Successive rounds of hurricanes battering the U.S. mainland and Puerto Rico are the latest fodder in a radio industry campaign designed to pressure smartphone manufacturers to include radio reception capability in their devices.
Many Android-compatible smarphones are capable of receiving FM signals. The radio industry, led by Emmis Communications, has designed an app called NextRadio that functions as an onboard tuner.
Prior elements of this campaign involved running public service announcements letting people know this functionality existed, and low-key advocacy for a possible mandate for FM in smartphones both at the FCC and Congress. Following Hurricane Irma’s destruction, particularly in Florida, broadcasters amped it up.
They took their cue from FCC Chairman Ajit Pai, who explicitly called out Apple on September 28th to enable FM reception in their phones “to promote public safety.” The next day, the National Association of Broadcasters issued a statement that claimed Apple’s iPhone hardware does indeed contain a chip capable of FM reception, but the company has chosen to disable it; “we encourage Apple to activate this feature on their future handsets so Americans can have access to lifesaving information during emergency situations, something that many local radio stations provide.”
Other industry players took things further. The advocacy site “Free Radio on my Phone,” run by National Public Radio, American Public Media, Educational Media Foundation (that’s two public broadcasters and the largest religious broadcast conglomerate in the country), and NextRadio, redesigned their front page to provide quick links for listeners to complain to Apple and contact the FCC. The Adams Radio Group launched a more strident site called “Activate FM Chip Now.”
That’s all it took for the hot takes to start pouring in. You can see a collection here: the general theme is the industry’s frame, in which Apple is nefariously withholding FM functionality from its devices in order to drive everyone into streaming services that it controls.

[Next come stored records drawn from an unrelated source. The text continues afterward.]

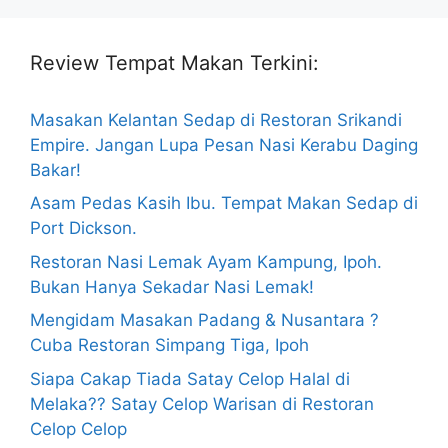
Review Tempat Makan Terkini:
Masakan Kelantan Sedap di Restoran Srikandi
Empire. Jangan Lupa Pesan Nasi Kerabu Daging
Bakar!
Asam Pedas Kasih Ibu. Tempat Makan Sedap di
Port Dickson.
Restoran Nasi Lemak Ayam Kampung, Ipoh.
Bukan Hanya Sekadar Nasi Lemak!
Mengidam Masakan Padang & Nusantara ?
Cuba Restoran Simpang Tiga, Ipoh
Siapa Cakap Tiada Satay Celop Halal di
Melaka?? Satay Celop Warisan di Restoran
Celop Celop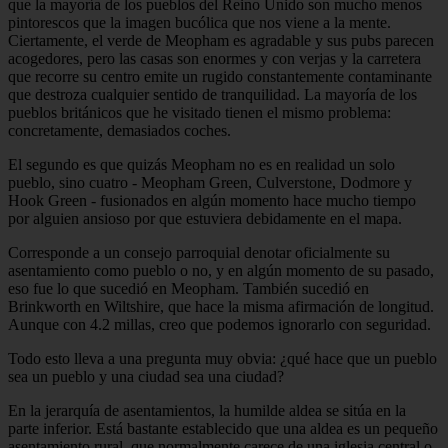
que la mayoría de los pueblos del Reino Unido son mucho menos
pintorescos que la imagen bucólica que nos viene a la mente.
Ciertamente, el verde de Meopham es agradable y sus pubs parecen
acogedores, pero las casas son enormes y con verjas y la carretera
que recorre su centro emite un rugido constantemente contaminante
que destroza cualquier sentido de tranquilidad. La mayoría de los
pueblos británicos que he visitado tienen el mismo problema:
concretamente, demasiados coches.
El segundo es que quizás Meopham no es en realidad un solo
pueblo, sino cuatro - Meopham Green, Culverstone, Dodmore y
Hook Green - fusionados en algún momento hace mucho tiempo
por alguien ansioso por que estuviera debidamente en el mapa.
Corresponde a un consejo parroquial denotar oficialmente su
asentamiento como pueblo o no, y en algún momento de su pasado,
eso fue lo que sucedió en Meopham. También sucedió en
Brinkworth en Wiltshire, que hace la misma afirmación de longitud.
Aunque con 4.2 millas, creo que podemos ignorarlo con seguridad.
Todo esto lleva a una pregunta muy obvia: ¿qué hace que un pueblo
sea un pueblo y una ciudad sea una ciudad?
En la jerarquía de asentamientos, la humilde aldea se sitúa en la
parte inferior. Está bastante establecido que una aldea es un pequeño
asentamiento rural, que normalmente carece de una iglesia central o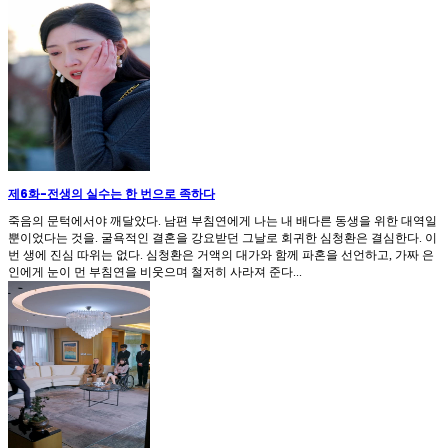
제6화
-
전생의 실수는 한 번으로 족하다
죽음의 문턱에서야 깨달았다. 남편 부침연에게 나는 내 배다른 동생을 위한 대역일
뿐이었다는 것을. 굴욕적인 결혼을 강요받던 그날로 회귀한 심청환은 결심한다. 이
번 생에 진심 따위는 없다. 심청환은 거액의 대가와 함께 파혼을 선언하고, 가짜 은
인에게 눈이 먼 부침연을 비웃으며 철저히 사라져 준다...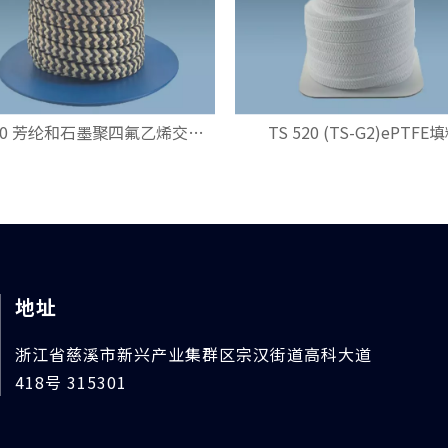
TS 600 芳纶和石墨聚四氟乙烯交织填料
TS 520 (TS-G2)ePTFE
地址
浙江省慈溪市新兴产业集群区宗汉街道高科大道
418号 315301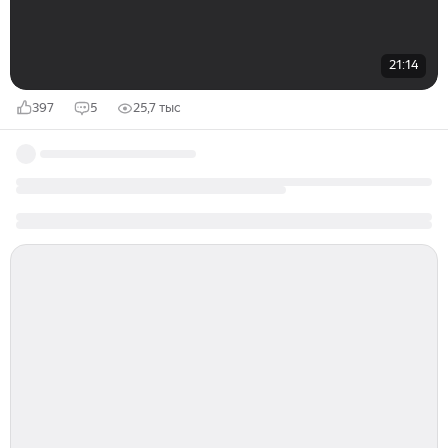
21:14
397
5
25,7 тыс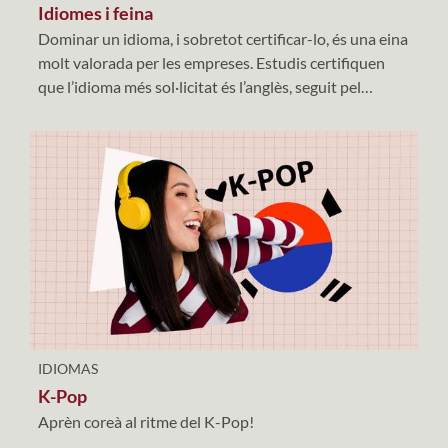
Idiomes i feina
Dominar un idioma, i sobretot certificar-lo, és una eina
molt valorada per les empreses. Estudis certifiquen
que l’idioma més sol·licitat és l’anglès, seguit pel
francès, l’alemany, el portuguès i l’italià; tot i així,
l’obertura de nous mercats i oportunitats empresarials
donen pas al xinès, el rus, l’àrab o el japonès.
IDIOMAS
K-Pop
Aprèn coreà al ritme del K-Pop!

Perhaps one of the most shrill was an editorial from south Florida’s Sun-Sentinel, which demanded that Apple enable the “hidden radios” in its devices. “Smartphones contain an inner switch that lets them receive over-the-air analog signals from local radio stations,” said the paper. “In other countries, including Cuba, manufacturers are required to flip the switch on. But in this country, Apple rules. And it prefers to sell the iPhone with the FM radio button switched off.”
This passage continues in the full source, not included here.